Over the last two decades a new understanding of tourism has been developing in the World. This new kind of tourism, called geotourism, is the basis of understanding and recognising the globe. Geoparks are formed by the combination of visual, sometimes very valuable scientific heritage elements.
Asst. Prof. Yıldırım Güngör, a faculty member of Istanbul University Faculty of Engineering Department of Geological Engineering’s Mineralogy and Geochemistry Department, talked about the Nemrut Süphan Geopark Project, which is carried out by Istanbul University and the Governorship of Bitlis and which is a candidate to be the biggest geopark project in the world.
Stating that they started this project in 2013, Asst. Prof. Güngör explained how they carried out a 20-day preliminary research in Narman and how they revealed approximately 40 geological heritage elements in the region.

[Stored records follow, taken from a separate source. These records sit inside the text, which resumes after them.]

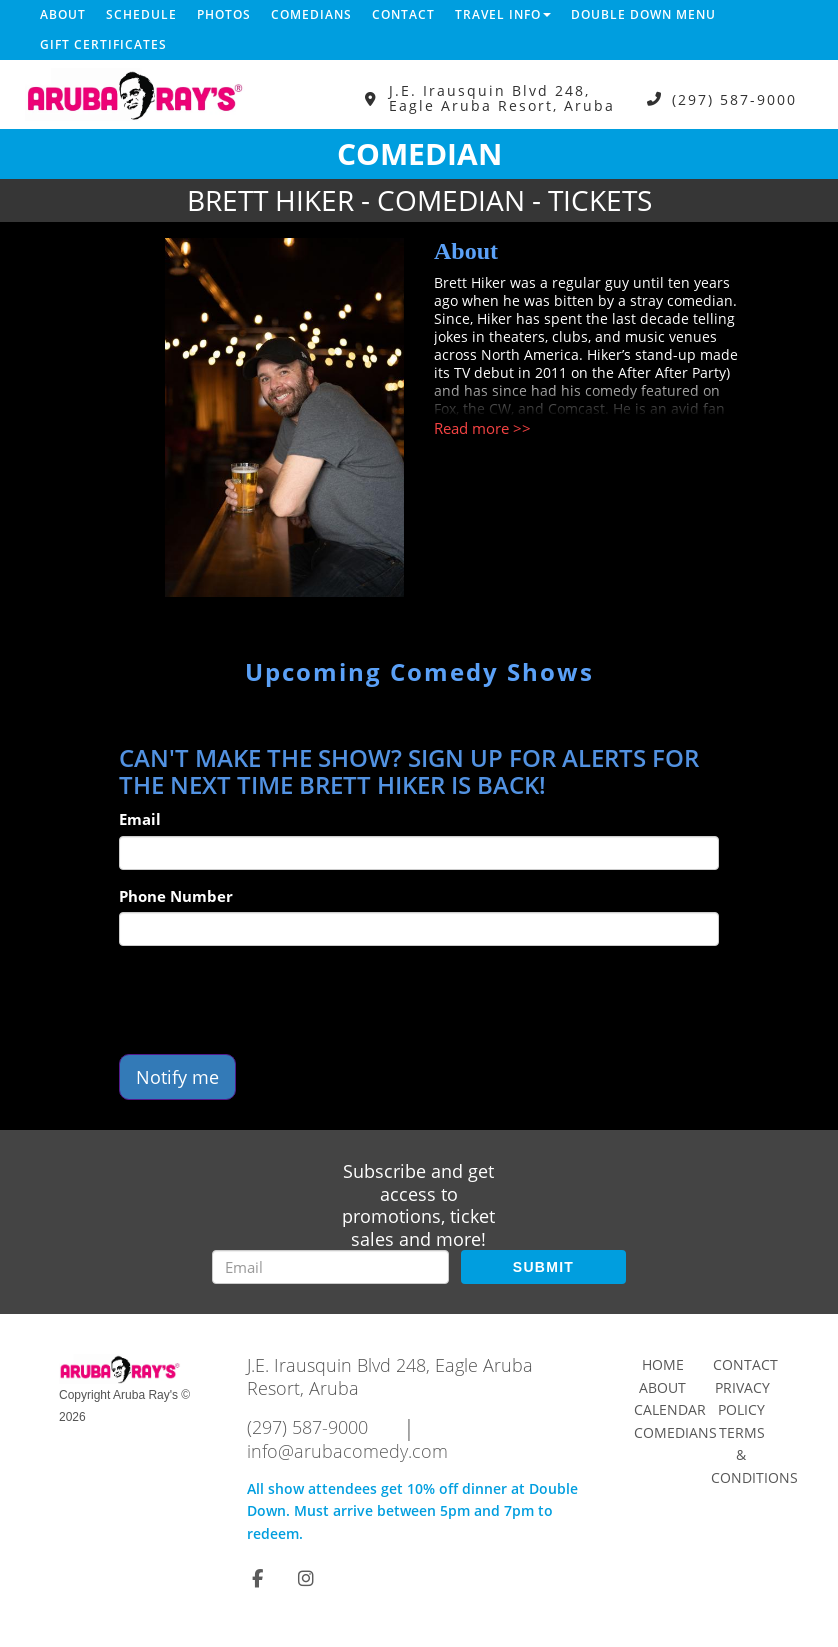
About (63, 14)
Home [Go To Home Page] (663, 1364)
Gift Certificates (103, 44)
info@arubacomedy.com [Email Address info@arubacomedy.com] (347, 1451)
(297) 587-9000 (734, 98)
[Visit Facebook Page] (257, 1578)
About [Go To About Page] (662, 1387)
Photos (224, 14)
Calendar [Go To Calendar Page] (670, 1409)
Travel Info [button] (503, 14)
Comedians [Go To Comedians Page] (675, 1432)
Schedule (141, 14)
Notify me (177, 1077)
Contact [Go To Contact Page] (745, 1364)
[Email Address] (330, 1267)
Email (140, 819)
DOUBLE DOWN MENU (643, 14)
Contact (403, 14)
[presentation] (271, 1000)
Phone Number (176, 896)
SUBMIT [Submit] (543, 1267)
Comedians (311, 14)
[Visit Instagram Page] (306, 1578)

Asst. Prof. Güngör said, “The most important thing that can be done for the development of East (of Turkey) is tourism. In terms of sustainable development, factors such as nature tourism, geotourism and cultural tourism are all included in the concept of geopark. The Nemrut Süphan Geopark Project is also an important project for the development of East.”
“This is a project that makes us proud”
Emphasizing that it is something that makes Istanbul University proud to be able to initiate a project with the Governor of Bitlis in East, Asst. Prof. Güngör added, “If we mark the place with Istanbul University’s signature, it will be a source of pride for us when we remember, 15 or 20 years from now, that Istanbul University has done this.”
“The region has an incredible archaeological past”
Asst. Prof. Güngör, who stated that after starting this geopark project, he has explored various geoparks in the world to be able to improve himself in scientific sense, narrated his observations as follows, “Especially in terms of volcanic geoparks, the region, where Nemrut-Süphan Geopark stands, has a geologic heritage that is rare and has a very high aesthetic value. A geopark can include archaeological, ecological, ethnographic, historical and cultural sites of the region as well as the region’s geological features, but famous geoparks in many parts of the world do not have these features together. In Nemrut Süphan Geopark, there is incredible geopark formation, archaeological past, culture and biodiversity. We must make use of this diversity in the best possible way and take our place among the best geoparks in the world.”
“A period of 50 million years”
When examining such geo-cultural formations, they also search for the factors where the relationship between geology and human beings are in the forefront, Asst. Prof. Güngör said and continued, “By using geology we can go back hundreds of thousands of years in history. Within Nemrut Süphan Geopark, we can see a period of 50 million years. We will try to help people to look at the planet they are living in from a different perspective, by providing content that includes the cultural, geological and natural monuments inherited from the people of the past, and more importantly, how these natural monuments are formed and the information that they convey.”
“We will try to reflect the original traditions of the region”
If you add the customs of history and tradition into geology and knead it under the name of geopark and add it to the international declaration, it will be a magnificent work, Asst. Prof. Güngör said and continued, “We will try to provide the visitors with all sorts of traditions of local people living in that region. The project has an important and active role for the economic development of the region”.
“A guiding stone: Ahlat Stone (Ignimbrite)”
Asst. Prof. Güngör said, “Throughout the history of the region, where the project is located, people used ahlat stone to be a guide for them. People used to put those stones on the roads and use them as markers. Even in the villages, we can still see that they drew arrows on the stone to point the right way. We will use this tradition in the geopark; instead of using ordinary guiding signs, we will embed our signs in those guiding stones. We will carry out the organizations using 100% natural and original local ideas. We will carry something of the past to our day and try to convey it to future generations.”
Stating that they carried out training sessions so that the geological and cultural heritage in the region will be transferred to future generations, Asst. Prof. Güngör, “We gave geopark training in the region using my own scientific studies. We did three geopark trainings. We carried out these trainings in universities, high schools and primary schools and in the craters of Mount Nemrut. It was an incredibly enjoyable and interactive work”.
“We aim to be a member of UNESCO”
Referring to the UNESCO criteria that needs to be considered when these works are carried out, Asst. Prof. Güngör said that UNESCO is now paying great attention whether all the conditions are met.
Asst. Prof. Güngör said, “There are 111 geoparks registered in the UNESCO-affiliated geoparks program. This area features many of the requirements together. The issues such as the construction of the geopark museum and administrative center, the preparation of the entrance and exit points and the sightseeing trails and the projecting of necessary technical measures will be carried out at this stage with the support of the local authorities.”
“We need to preserve the values of nature”
Finally, our goal with this project is to change the way people view nature, Asst. Prof. Güngör said, and added “Nature is a part of us. We need to protect it the way it protects us. We must not destroy the values of nature and the past; we must preserve them. For this reason, protection and organization in geoparks are two very important issues.”